Cette proposition de loi vise à redéfinir les relations contractuelles de toutes les parties prenantes de la chaîne agroalimentaire : de la production agricole à la distribution finale du produit de consommation. L’objectif est de pouvoir mieux répartir la valeur ajoutée de la filière agroalimentaire entre tous les acteurs en accordant notamment une meilleure rémunération aux producteurs et en sanctuarisant le prix des matières agricoles dans leur négociation avec les transformateurs et les distributeurs. 

Même si tous les acteurs s’accordent à dire qu’il est important de mieux protéger le revenu des agriculteurs afin de ne pas fragiliser cette filière déjà fortement impactée, il reste néanmoins des incertitudes sur la mise en application de cette loi et des enjeux importants pour les industriels agroalimentaires vis-à-vis de la grande distribution. 

En effet, les distributeurs auront à cœur de maintenir un niveau de prix bas vis-à-vis de leurs consommateurs et leur marge de négociation ne pourra se réaliser que sur les coûts de transformation des produits.

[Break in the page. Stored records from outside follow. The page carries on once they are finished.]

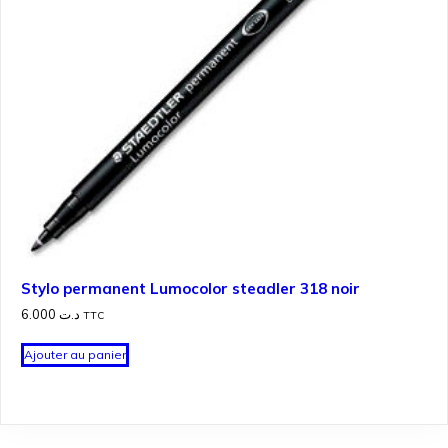
Stylo permanent Lumocolor steadler 318 noir
6.000
د.ت
TTC
Ajouter au panier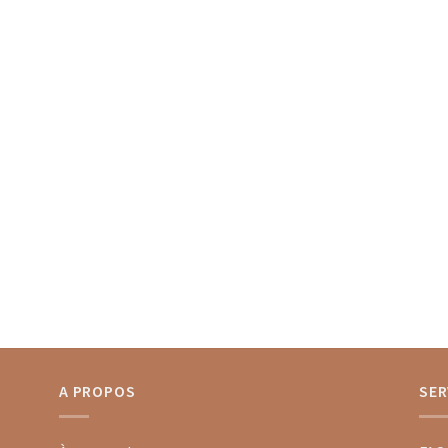
A PROPOS
SER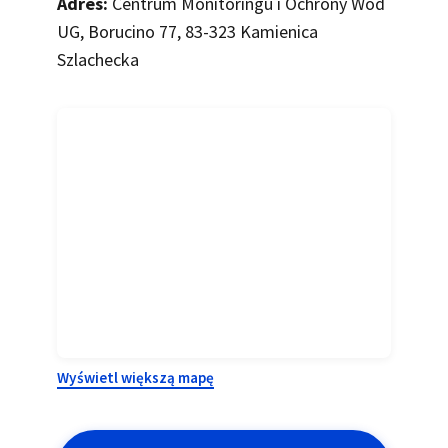
Adres:
Centrum Monitoringu i Ochrony Wód
UG, Borucino 77, 83-323 Kamienica
Szlachecka
Wyświetl większą mapę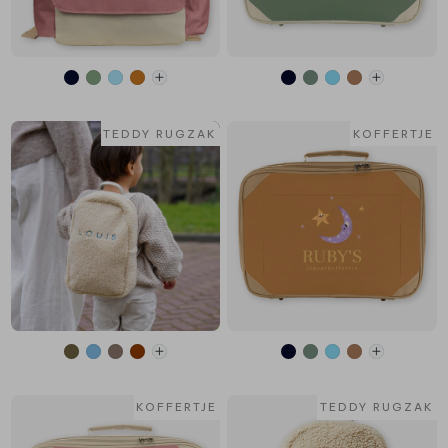
TEDDY RUGZAK
KOFFERTJE
KOFFERTJE
TEDDY RUGZAK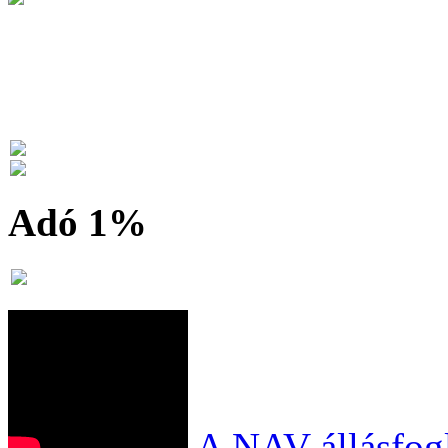
Adó 1%
A NAV állásfogl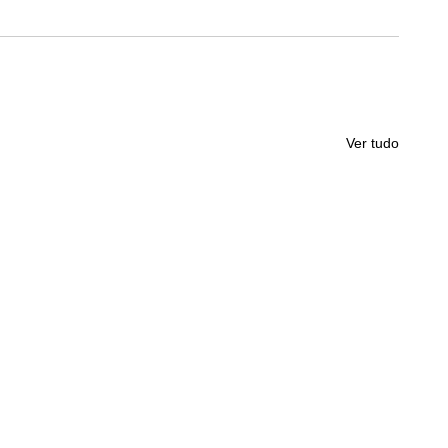
Ver tudo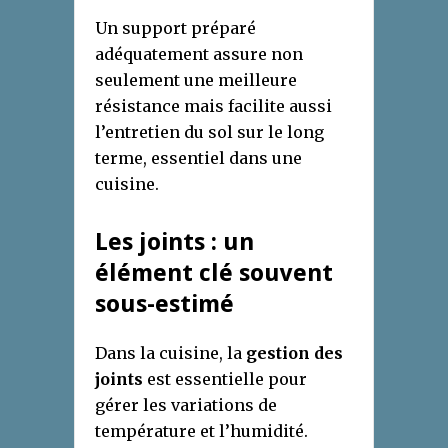
Un support préparé
adéquatement assure non
seulement une meilleure
résistance mais facilite aussi
l’entretien du sol sur le long
terme, essentiel dans une
cuisine.
Les joints : un
élément clé souvent
sous-estimé
Dans la cuisine, la
gestion des
joints
est essentielle pour
gérer les variations de
température et l’humidité.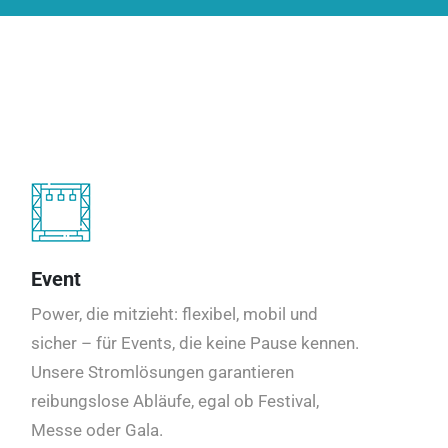
Event
Power, die mitzieht: flexibel, mobil und
sicher – für Events, die keine Pause kennen.
Unsere Stromlösungen garantieren
reibungslose Abläufe, egal ob Festival,
Messe oder Gala.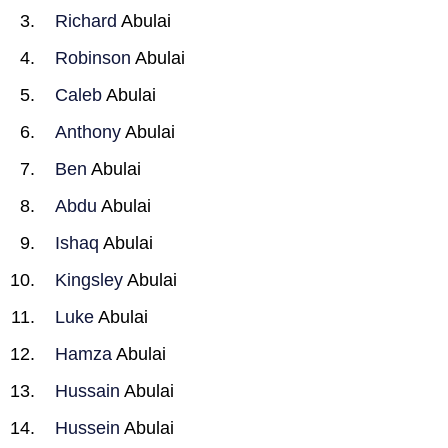
Richard
Abulai
Robinson
Abulai
Caleb
Abulai
Anthony
Abulai
Ben
Abulai
Abdu
Abulai
Ishaq
Abulai
Kingsley
Abulai
Luke
Abulai
Hamza
Abulai
Hussain
Abulai
Hussein
Abulai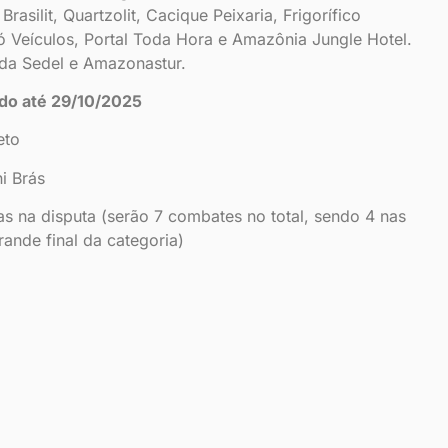
asilit, Quartzolit, Cacique Peixaria, Frigorífico
 Veículos, Portal Toda Hora e Amazônia Jungle Hotel.
da Sedel e Amazonastur.
ado até 29/10/2025
eto
i Brás
tas na disputa (serão 7 combates no total, sendo 4 nas
grande final da categoria)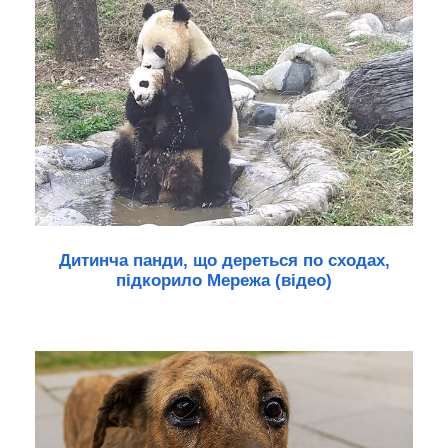
Дитинча панди, що дереться по сходах,
підкорило Мережа (відео)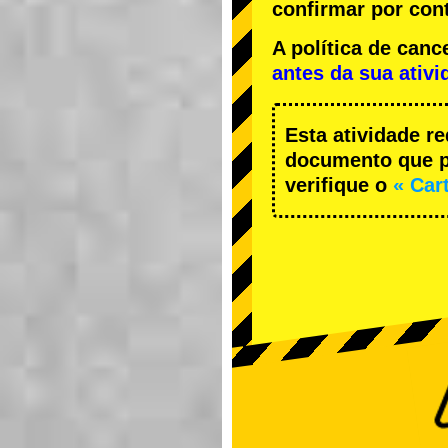
confirmar por cont
A política de ca
antes da sua ativi
Esta atividade r
documento que pe
verifique o
« Car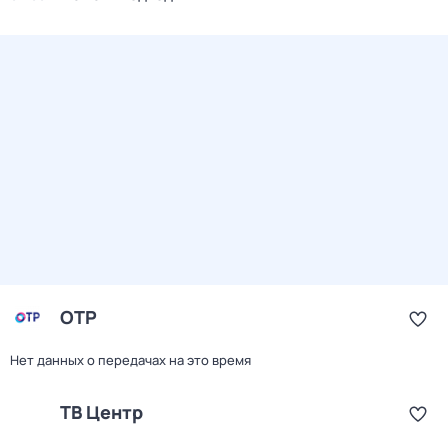
ОТР
Нет данных о передачах на это время
ТВ Центр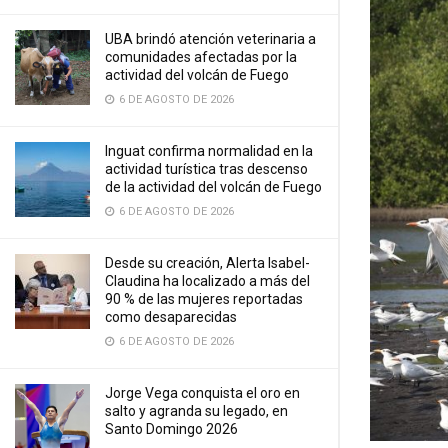
UBA brindó atención veterinaria a
comunidades afectadas por la
actividad del volcán de Fuego
6 DE AGOSTO DE 2026
Inguat confirma normalidad en la
actividad turística tras descenso
de la actividad del volcán de Fuego
6 DE AGOSTO DE 2026
Desde su creación, Alerta Isabel-
Claudina ha localizado a más del
90 % de las mujeres reportadas
como desaparecidas
6 DE AGOSTO DE 2026
Jorge Vega conquista el oro en
salto y agranda su legado, en
Santo Domingo 2026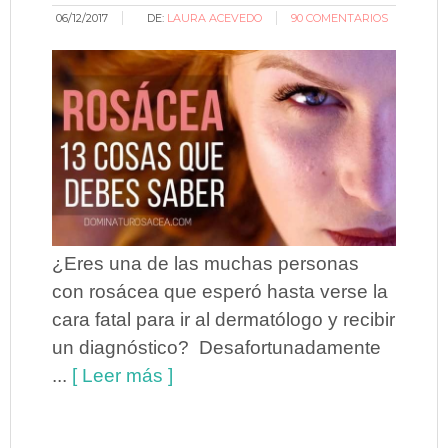
06/12/2017
DE:
LAURA ACEVEDO
90 COMENTARIOS
¿Eres una de las muchas personas
con rosácea que esperó hasta verse la
cara fatal para ir al dermatólogo y recibir
un diagnóstico? Desafortunadamente
...
[ Leer más ]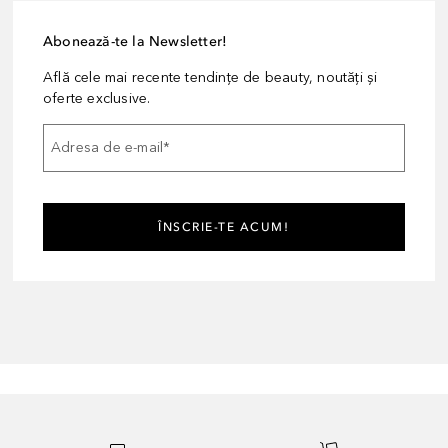
Abonează-te la Newsletter!
Află cele mai recente tendințe de beauty, noutăți și
oferte exclusive.
Adresa de e-mail
*
ÎNSCRIE-TE ACUM!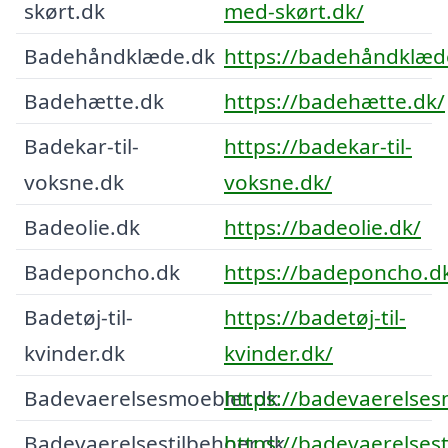
skørt.dk
med-skørt.dk/
Badehåndklæde.dk
https://badehåndklæd
Badehætte.dk
https://badehætte.dk/
Badekar-til-
https://badekar-til-
voksne.dk
voksne.dk/
Badeolie.dk
https://badeolie.dk/
Badeponcho.dk
https://badeponcho.d
Badetøj-til-
https://badetøj-til-
kvinder.dk
kvinder.dk/
Badevaerelsesmoebler.dk
https://badevaerelses
Badevaerelsestilbehoer.dk
https://badevaerelsest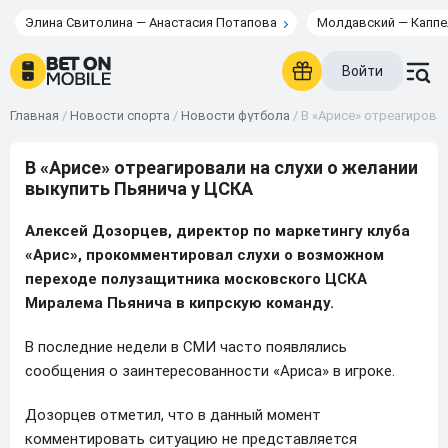
Элина Свитолина — Анастасия Потапова
Молдавский — Каппе
Войти
Главная
/
Новости спорта
/
Новости футбола
/
В «Арисе» отреагировал
В «Арисе» отреагировали на слухи о желании
выкупить Пьянича у ЦСКА
Алексей Дозорцев, директор по маркетингу клуба
«Арис», прокомментировал слухи о возможном
переходе полузащитника московского ЦСКА
Миралема Пьянича в кипрскую команду.
В последние недели в СМИ часто появлялись
сообщения о заинтересованности «Ариса» в игроке.
Дозорцев отметил, что в данный момент
комментировать ситуацию не представляется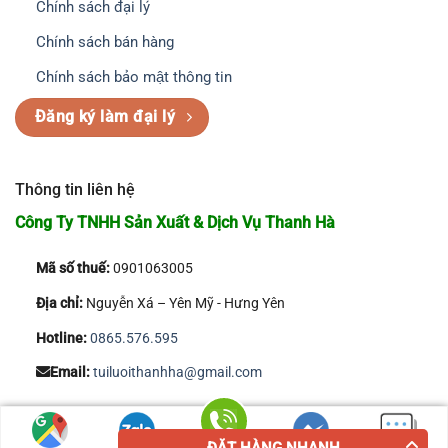
Chính sách đại lý
Chính sách bán hàng
Chính sách bảo mật thông tin
Đăng ký làm đại lý
Thông tin liên hệ
Công Ty TNHH Sản Xuất & Dịch Vụ Thanh Hà
Mã số thuế:
0901063005
Địa chỉ:
Nguyễn Xá – Yên Mỹ - Hưng Yên
Hotline:
0865.576.595
Email:
tuiluoithanhha@gmail.com
Copyright 2026 © Công Ty TNHH Sản Xuất & Dịch Vụ Thanh Hà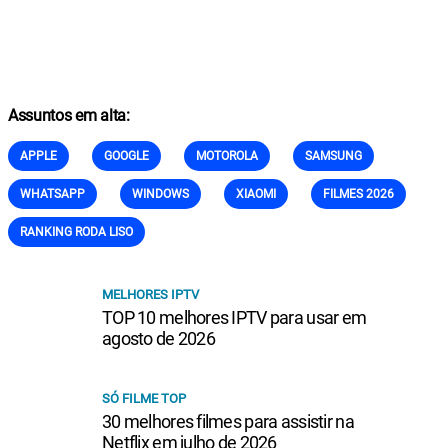
Assuntos em alta:
APPLE
GOOGLE
MOTOROLA
SAMSUNG
WHATSAPP
WINDOWS
XIAOMI
FILMES 2026
RANKING RODA LISO
MELHORES IPTV
TOP 10 melhores IPTV para usar em
agosto de 2026
SÓ FILME TOP
30 melhores filmes para assistir na
Netflix em julho de 2026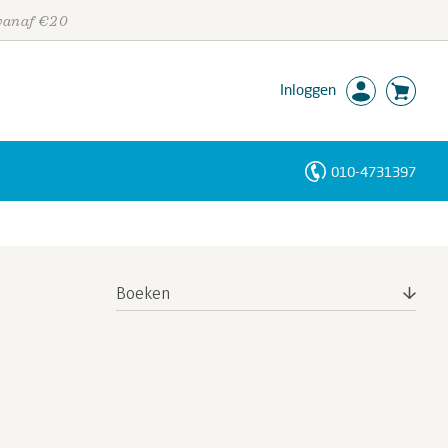
 vanaf €20
Inloggen
010-4731397
Personen
Trefwoorden
Boeken
,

Cela risque d’entrainer inexorablement des tensions sur les négociations de prix avec les entreprises de transformation agroalimentaire. 

Le rapport de force peut néanmoins être différent en fonction de la taille des entreprises concernées et des marchés de distribution ; des ETI ou grands groupes industriels auront beaucoup plus de poids dans la négociation des tarifs tandis que des PME industrielles spécialisées sur un marché à marque distributeur seront fortement dépendantes des enseignes de distribution. 

Les enjeux de maintien de la rentabilité sont majeurs pour les entreprises industrielles agroalimentaires dans un contexte inflationniste de flambée des prix des matières premières agricoles, de l’énergie, des emballages et des salaires.  L’augmentation des coûts salariaux est déjà réelle car le secteur agro-alimentaire emploie une forte proportion d’employés rémunérés au niveau du Smic dont la revalorisation prévue au 1er octobre 2021 pèse déjà sur la rentabilité des sociétés. 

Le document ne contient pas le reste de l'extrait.